実際に取り組みが進んでいるところは都道府県が医師会等と連携して実施している現状を示し、「本取り組みを全国的に横展開するためには、都道府県・市町村の意識啓発・縦割り排除等の課題解消に努めるとともに、取り組み内容の充実等が求められる」とした他、「行政と医師会等の関係団体、糖尿病対策推進会議等が協力して連携体制を構築していくことが何より重要になる」と述べた。
行政との連携体制の構築を―今村副会長
今村聡副会長は、国のさまざまな糖尿病対策や糖尿病の医療計画策定に当たり糖尿病対策推進会議の活用が謳(うた)われているにも関わらず、関係者に十分周知されていない現状を指摘。「生活習慣病対策を行政や保険者が医師会との連携なしに進めることのないよう、都道府県レベルでの重症化予防プログラム策定の際には、医師会・かかりつけ医等が主体となって、企画段階から行政と連携体制を構築して欲しい」と要望した。

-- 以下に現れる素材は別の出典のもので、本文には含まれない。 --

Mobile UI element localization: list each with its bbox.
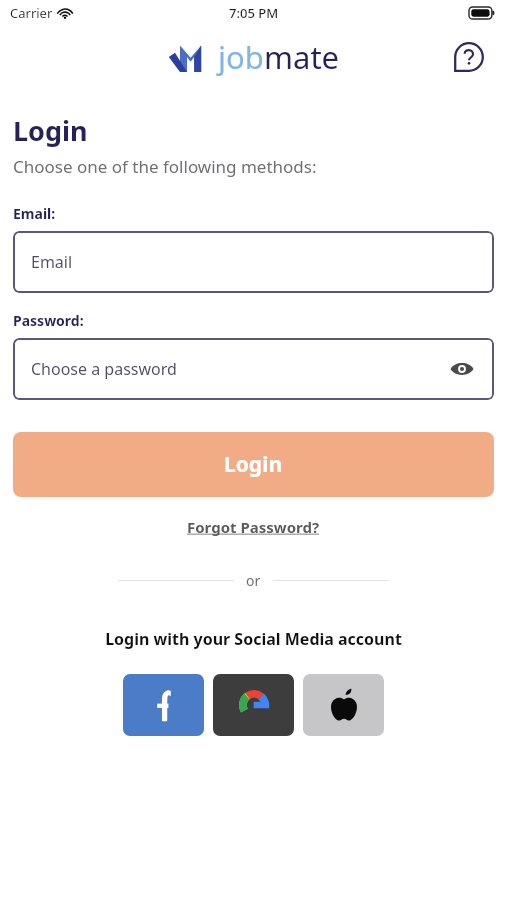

その上で、行政と関係団体が相談し合える体制の構築や日本糖尿病対策推進会議への認識を改めてもらうためにも、(1)各構成団体の窓口(担当者)の明確化、(2)日本糖尿病対策推進会議総会の定期開催(自治体担当者に対する出席の呼び掛け)、(3)医療機関と行政機関との連携について周知・啓発―を行っていくとするとともに、「都道府県糖尿病対策推進会議の活動状況調査」(毎年11月実施)への協力を求めた。
「特定健診・保健指導第3期見直し」
引き続き、吉田澄人日医総研研究部統括部長補佐が、健診項目として、「血清クレアチニン検査(eGFRも同時報告)」が新たに追加された他、心電図検査は「『当該年の特定健診の結果において、血圧が受診勧奨判定値以上の者又は問診等で不整脈が疑われる者』を対象者として当日に実施」、眼底検査は「『当該年の特定健診の結果において、血圧又は血糖検査が受診勧奨判定値以上の者』を対象者として特定健診から1カ月以内に実施」と変更されたことを報告。
また、特定保健指導の実施方法については、実施率の引き上げにつながるよう、(1)実績評価を行う期間の最低基準を6カ月経過後から3カ月経過後とする、(2)特定健診当日に初回面接を開始するため、検査結果が揃(そろ)わない場合の初回面接の分割実施を可能とする―こと等、見直しの内容の概要を説明した。
その後の全体討議では、事前に寄せられた質問・要望や関連質問に厚労省の担当者や日医から回答を行った。
出席者は161名。また、テレビ会議システムにより、32都道府県医師会に中継を行った。